Russia alleges border incursion by Ukrainian saboteurs
Russian officials have claimed that Ukrainian military saboteurs launched an attack across the border, wounding eight people in a small town.
Kyiv officials denied any link with the group and blamed the fighting on a revolt by disgruntled Russians against the Kremlin.
Neither version of events could be independently verified in an area that has witnessed sporadic spillover from the almost 15-month war in Ukraine.
The governor of Russia’s Belgorod region, which borders Ukraine, said that a Ukrainian Armed Forces saboteur group entered the town of Graivoron, about five kilometres (three miles) from the border.
The town also came under Ukrainian artillery fire, he said.
Governor Vyacheslav Gladkov said eight people were wounded and most residents have left the area, but the situation remains “tense”.
Three houses and an administrative building were damaged, he said.
In nearby Zamostye village, a projectile hit a pre-school and caused a fire.

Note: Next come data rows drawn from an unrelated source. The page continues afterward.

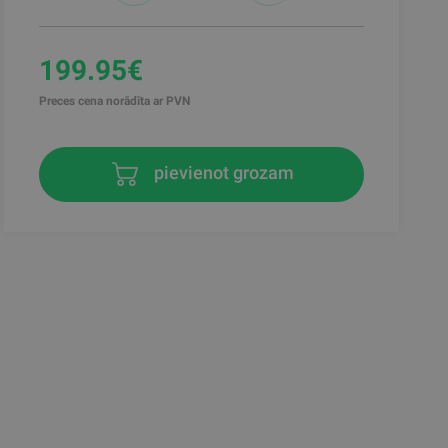
199.95€
Preces cena norādīta ar PVN
pievienot grozam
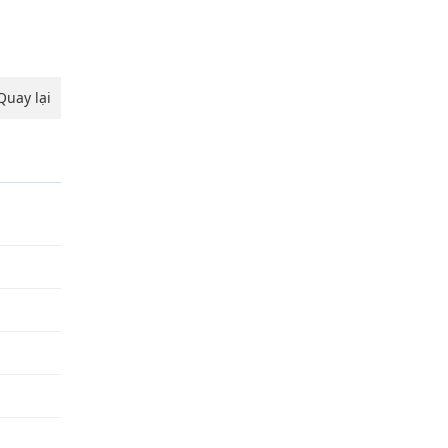
Quay lại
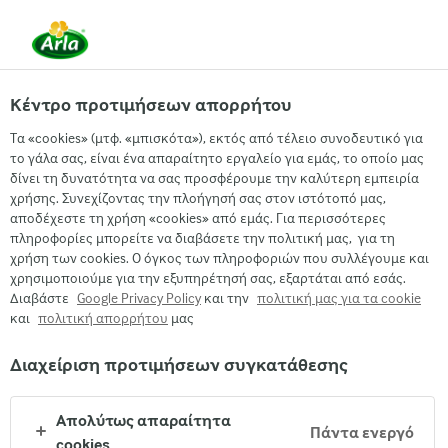
EL
Κέντρο προτιμήσεων απορρήτου
Κρεμώδες τυρί
ΣΆΝΤΟΥΙΤΣ ΜΕ ΨΩΜΊ ΣΊΚΑΛΗΣ ΚΑΙ
Τα «cookies» (μτφ. «μπισκότα»), εκτός από τέλειο συνοδευτικό για
το γάλα σας, είναι ένα απαραίτητο εργαλείο για εμάς, το οποίο μας
ΚΡΕΜΏΔΕΣ ΤΥΡΊ
δίνει τη δυνατότητα να σας προσφέρουμε την καλύτερη εμπειρία
χρήσης. Συνεχίζοντας την πλοήγησή σας στον ιστότοπό μας,
με ψητά λαχανικά και κρεμώδες τυρί Arla®
αποδέχεστε τη χρήση «cookies» από εμάς. Για περισσότερες
πληροφορίες μπορείτε να διαβάσετε την πολιτική μας, για τη
χρήση των cookies. Ο όγκος των πληροφοριών που συλλέγουμε και
χρησιμοποιούμε για την εξυπηρέτησή σας, εξαρτάται από εσάς.
Διαβάστε
Google Privacy Policy
και την
πολιτική μας για τα cookie
και
πολιτική απορρήτου
μας
Διαχείριση προτιμήσεων συγκατάθεσης
Απολύτως απαραίτητα
Πάντα ενεργό
cookies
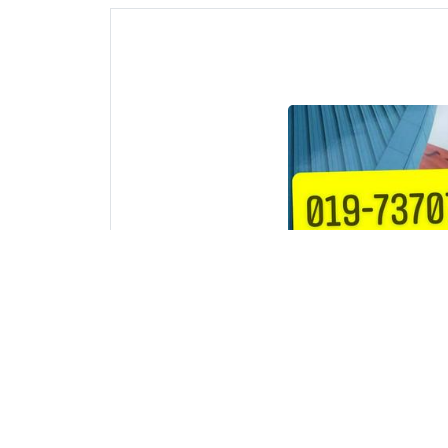
TUKANG CAT RUM
BAIKI BUMBUNG 
TAMAN BANDAR B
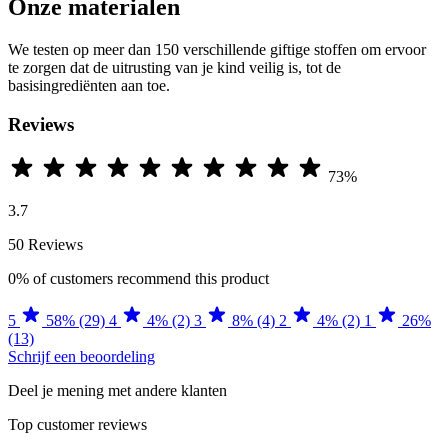
Onze materialen
We testen op meer dan 150 verschillende giftige stoffen om ervoor
te zorgen dat de uitrusting van je kind veilig is, tot de
basisingrediënten aan toe.
Reviews
73%
3.7
50 Reviews
0%
of customers recommend this product
5
58% (29)
4
4% (2)
3
8% (4)
2
4% (2)
1
26%
(13)
Schrijf een beoordeling
Deel je mening met andere klanten
Top customer reviews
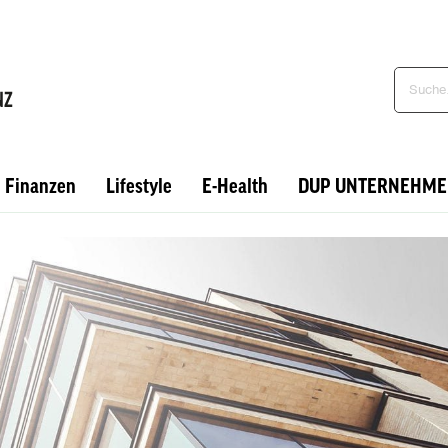
Finanzen
Lifestyle
E-Health
DUP UNTERNEHME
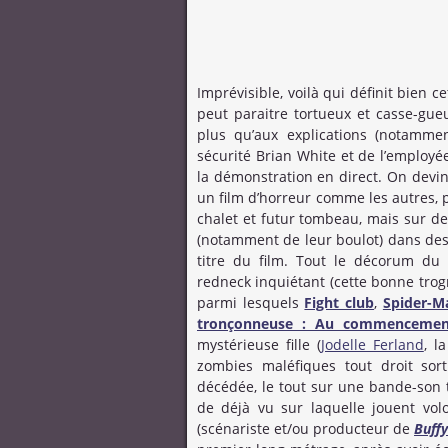
Imprévisible, voilà qui définit bien 
peut paraitre tortueux et casse-gueul
plus qu’aux explications (notamme
sécurité Brian White et de l’employ
la démonstration en direct. On dev
un film d’horreur comme les autres, p
chalet et futur tombeau, mais sur d
(notamment de leur boulot) dans des 
titre du film. Tout le décorum du f
redneck inquiétant (cette bonne trog
parmi lesquels
Fight club
,
Spider-M
tronçonneuse : Au commencemen
mystérieuse fille (
Jodelle Ferland
, l
zombies maléfiques tout droit sor
décédée, le tout sur une bande-son
de déjà vu sur laquelle jouent vol
(scénariste et/ou producteur de
Buffy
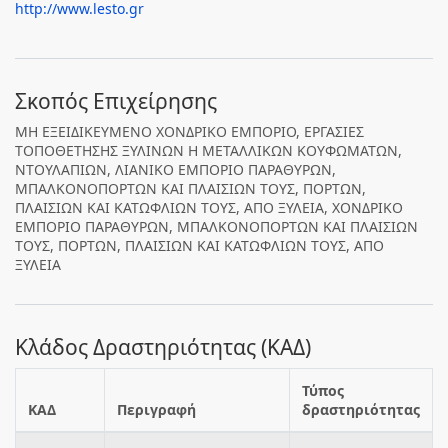
http://www.lesto.gr
Σκοπός Επιχείρησης
ΜΗ ΕΞΕΙΔΙΚΕΥΜΕΝΟ ΧΟΝΔΡΙΚΟ ΕΜΠΟΡΙΟ, ΕΡΓΑΣΙΕΣ
ΤΟΠΟΘΕΤΗΣΗΣ ΞΥΛΙΝΩΝ Η ΜΕΤΑΛΛΙΚΩΝ ΚΟΥΦΩΜΑΤΩΝ,
ΝΤΟΥΛΑΠΙΩΝ, ΛΙΑΝΙΚΟ ΕΜΠΟΡΙΟ ΠΑΡΑΘΥΡΩΝ,
ΜΠΑΛΚΟΝΟΠΟΡΤΩΝ ΚΑΙ ΠΛΑΙΣΙΩΝ ΤΟΥΣ, ΠΟΡΤΩΝ,
ΠΛΑΙΣΙΩΝ ΚΑΙ ΚΑΤΩΦΛΙΩΝ ΤΟΥΣ, ΑΠΟ ΞΥΛΕΙΑ, ΧΟΝΔΡΙΚΟ
ΕΜΠΟΡΙΟ ΠΑΡΑΘΥΡΩΝ, ΜΠΑΛΚΟΝΟΠΟΡΤΩΝ ΚΑΙ ΠΛΑΙΣΙΩΝ
ΤΟΥΣ, ΠΟΡΤΩΝ, ΠΛΑΙΣΙΩΝ ΚΑΙ ΚΑΤΩΦΛΙΩΝ ΤΟΥΣ, ΑΠΟ
ΞΥΛΕΙΑ
Κλάδος Δραστηριότητας (ΚΑΔ)
Τύπος
ΚΑΔ
Περιγραφή
δραστηριότητας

One woman was wounded in her hand, Mr Gladkov said.
He also reported that Russian anti-aircraft systems shot down an unmanned aerial vehicle over Belgorod region.
Mr Gladkov said a counterterrorist operation was under way and that authorities were imposing special controls, including personal document checks and stopping the work of companies that use “explosives, radioactive, chemically and biologically hazardous substances”.
Kremlin spokesman Dmitry Peskov said Russian President Vladimir Putin was informed about the alleged saboteur incursion.
An effort to “push them out from the Russian territory and liquidate them” was under way, he said.
Mr Peskov described the action as an attempt by Ukraine to divert attention from the eastern city of Bakhmut, which Moscow claimed to have captured after months of battle but where Kyiv says it is still fighting.
But Ukrainian military intelligence officials did not confirm that Kyiv had deployed saboteurs.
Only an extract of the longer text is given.